Arguing that OSHA willful violations require a "heightened awareness" of noncompliance, the employer tried to get the court to accept such defenses as:

  • There was no actual knowledge of noncompliance by plant personnel because they did not receive a copy of the safety engineer's handwritten mock audit findings.
  • The employer claimed good faith due to its joint management-hourly employee plant-safety committee.
  • And, even if the company could be viewed as being indifferent to OSHA standards requirements, its violations of the hazardous locations standard were not willful because it was unaware of the specific conditions for which it was cited. There is no evidence in the record, Staley notes, that its management knew of the precise uncovered electrical boxes and exposed wires discovered by the OSHA inspectors. Although these conditions were of the same kind and in the same locations as problems found in earlier internal audits, Staley stressed that OSHA cannot prove that they were the same piece of noncompliant equipment.

The Appeals court brushed all these arguments aside. It found that:

  • Staley was indifferent to its violations of the hazard-communication standard. The NIOSH evaluation and internal surveys and audits gave Staley a heightened awareness of its hazard communication problems, including problems with the specific chemicals for which Staley was later cited. Yet, the company responded unappreciatively to those warnings and substantially failed to ensure the required training of its managers and employees.
  • Even a single violation of OSHA regulations may be found willful (with warnings or plain indifference to safety), regardless of whether the workplace is otherwise safe.
  • And, on the threshold of willful, the doctrine of "willful blindness" applies to OSHA Act enforcement. That doctrine "allows the (fact finder or court) to impute the element of knowledge to the defendant if the evidence indicates that he purposely closed his eyes to avoid knowing what was taking place around him."

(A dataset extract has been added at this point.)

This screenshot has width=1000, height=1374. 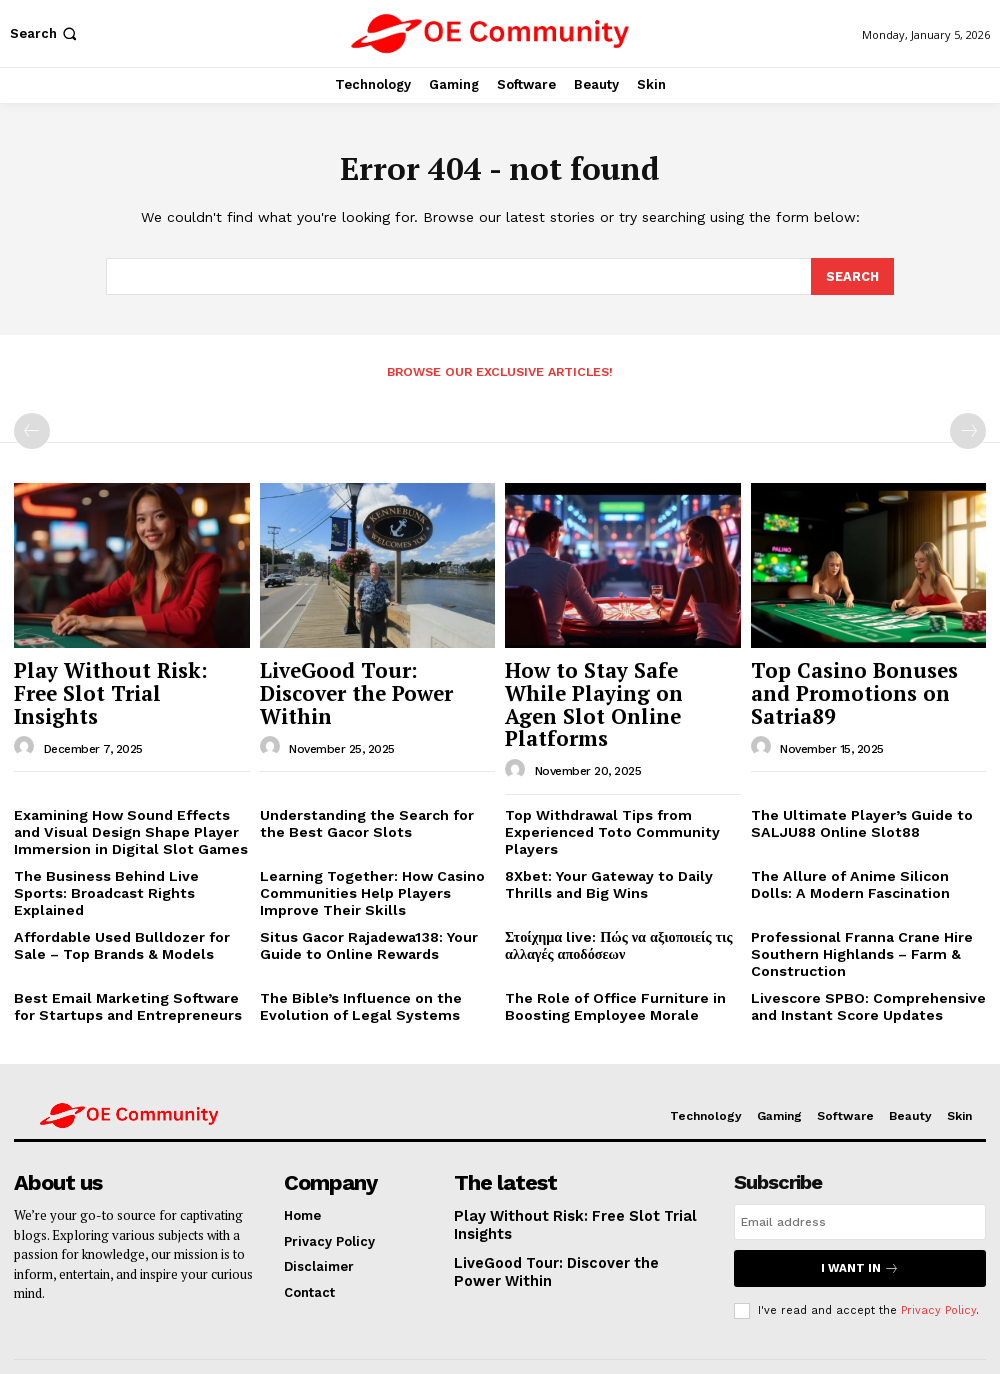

This case is a good reminder for management to monitor its internal audits and historical citations and direct appropriate compliance activities toward deficiencies which surface.

In another OSHA willful-citation case, which is becoming a bit of a pattern of OSHA enforcement, the Department of Labor cited a Wisconsin manufacturer for willful, absent hearing conservation program. OSHA's evidence for the willful citation? Five letters from the company's workers' compensation insurance carrier recommending adoption of a hearing-conservation program. In only partial response to these letters, the company required workers in the bandsaw location to wear hearing protection but:

  • It was optional elsewhere;
  • No yearly hearing tests (audiograms) were provided to the exposed employees;
  • No formal training was provided on the correct use of hearing protectors; and
  • Exposed workers (above 85 dBA) were not given any awareness training regarding the hazards of noise exposure exceeding 85 dBA.

The OSHA Review Commission viewed the insurance letters as establishing a heightened awareness of noncompliance and its duty to provide a hearing-conservation program- which awareness is the threshold to a willful finding. Insurance safety audit letters should not be ignored; they are on OSHA's radar. (Secy. of Labor v. Great Lakes Packaging Corp., 18 BNA OSHC 2139).